Ah, a day to not use power tools, a day to contemplate. A day that so takes me over. A day that is a different day each year, that flits through our calendar like a summer butterfly. A day that affected me as a kid. A day as an adult where I cried in the middle of the service at a church that I was at for the first time. It’s always a spring day but it doesn’t feel like spring ever, sometimes. But ever a day to be caught up in a big cosmic drama. A day, just a day.
Yesterday, Father Marc washed my feet and today he will hold the cross for me to kiss. A tear now, today. It runs down my cheek now, today. A bird in the daylight, outside my window gathers up the perfect piece of debris to be an important part of her nest. Does she know about this day?
Or is most of it unsaid today? Is it some sort of under lying hum that loops up into my consciousness on a day where I am paying special attention? Days can go on for a long time without me paying this special attention, can’t they? A day perhaps with more questions than answers.
Mayday, mayday, mayday! Doris Day, doomsday, worst day, business day, laundry day, Christmas Day, New Year’s Day, Thanksgiving Day, Boxing Day, Doubleday, The Longest Day, Judgement Day, birthday, hump day, Sabbath Day, all day long, night and day, the Day of Reckoning, payday, heyday, yes but, ah ah ah, all of that too, but but, this is, ah ah, something different today.
The sun is out, right now, today. Underlying love, Felipe,
Good Day, Good Friday, Good Pilgrim Farmer Felipe,
You used the line “a day that got to me as a kid”. That hit a memory nerve with me, too. A huge, gorgeous, old St. Patrick’s Church in my home town, Melrose (still and always Iowa’s Little Ireland) is the setting for that burned-in memory. Fr J.J. Morrissey presiding, still the most devout priest in my long list of pastors who cared for the flocks I have been part of. I’m not sure of my age, but it was young enough to be totally aware of and a little fearful of the stark change in the normally festive and beautifully decorated sanctuary dedicated to the Patron Saint of our ancestral home. The austerity and the sadness of the Good Friday service, so severe that songs may not even be sung. I was tasked to read the narrator part of the Passion Gospel. This was a “first”, not only for me, but for our little church. I was so touched with the sadness when it was me proclaiming it. I thought I should be shaking, but I was wasn’t. And the devout Father, reminding us, as always, that there can be no Glorious Easter without the pain and sadness of Good Friday.

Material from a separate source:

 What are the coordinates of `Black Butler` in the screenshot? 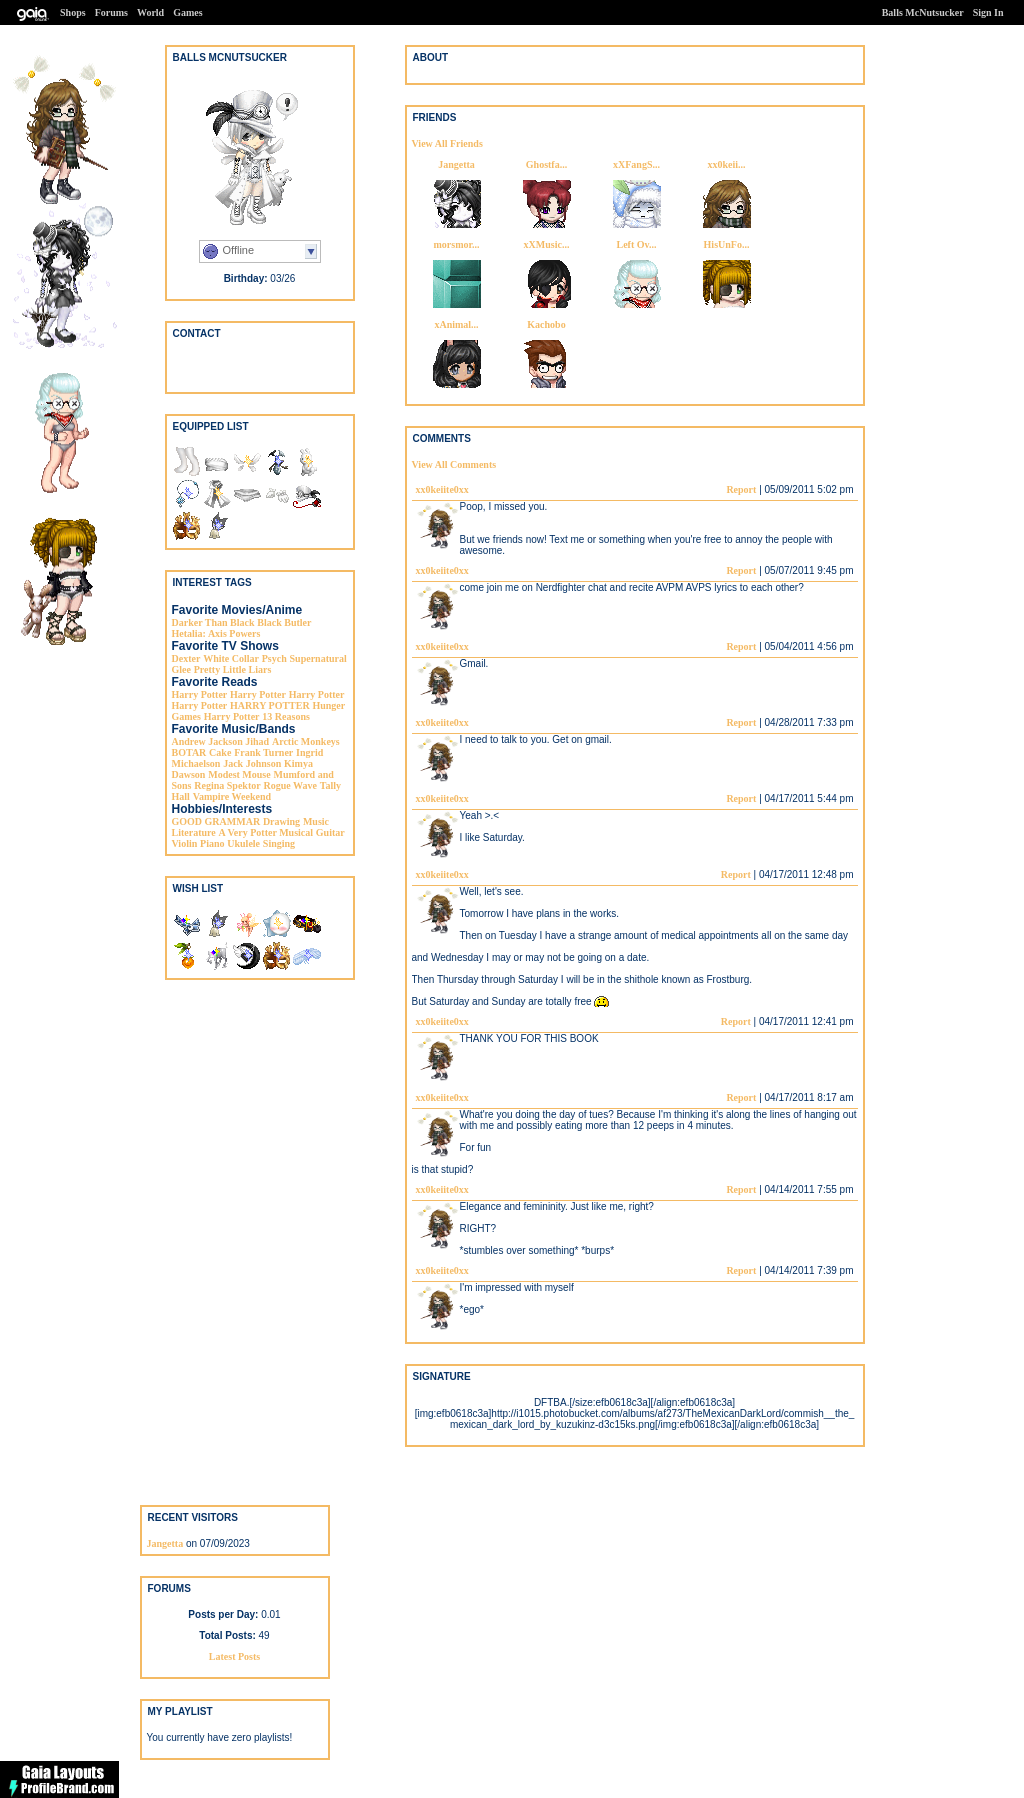 It's located at (284, 622).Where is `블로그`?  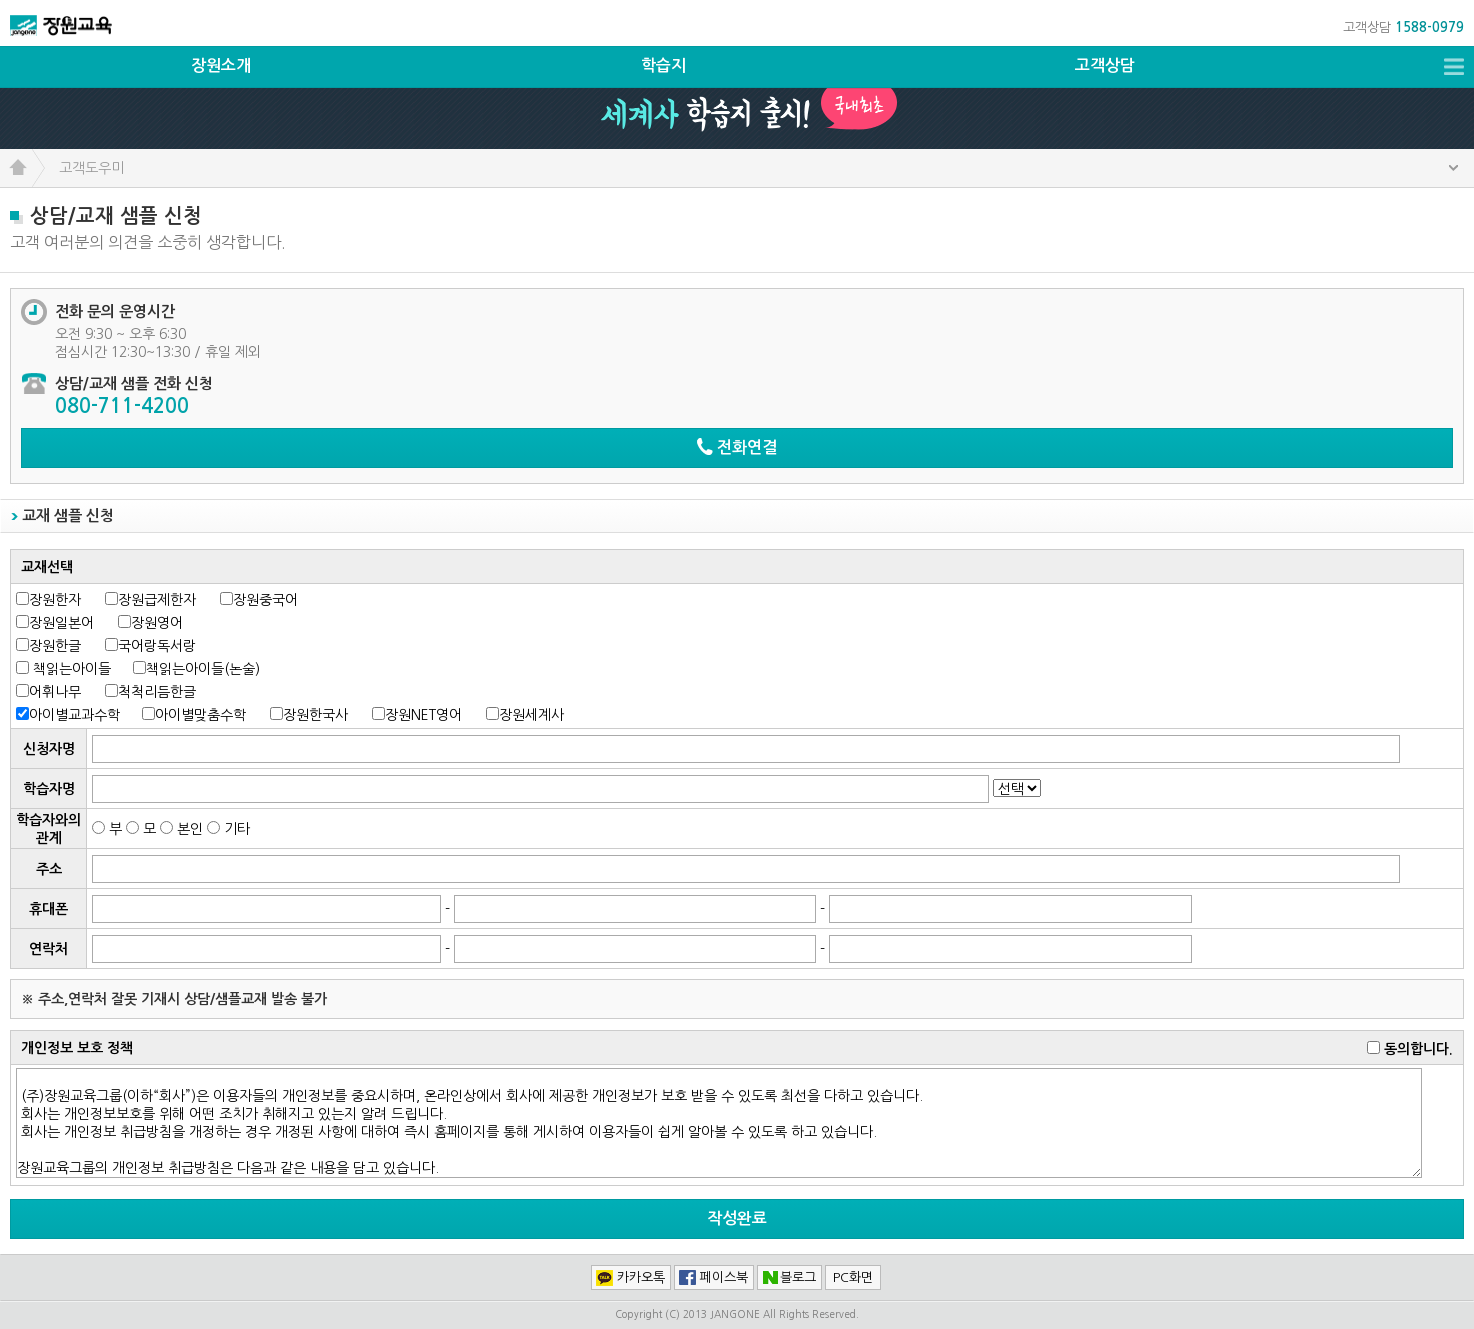
블로그 is located at coordinates (798, 1277).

Yep, part of my memory DNA now, and for always.
Family nearly all gathered up here now, we’ll be heading off in platoons for Good Friday services here at St. Joseph’s.
Good Day, Good Friday, Good Memories
SF,
PFJ
Juan ~ yes, tremendous sadness can come over one. I didn’t get any relief till Mass in the evening. Catherine was driving us home and I was trying to explain how much better I felt but I wasn’t doing a very good job of it. And she filled in the word “complete” to my “I feel…”. Yes, that’s it.
Hey, next month in Iowa right? These festivals are stacking up like cordwood, glad we got plans going for Dubuque early. Chill the brewskis, Felipe.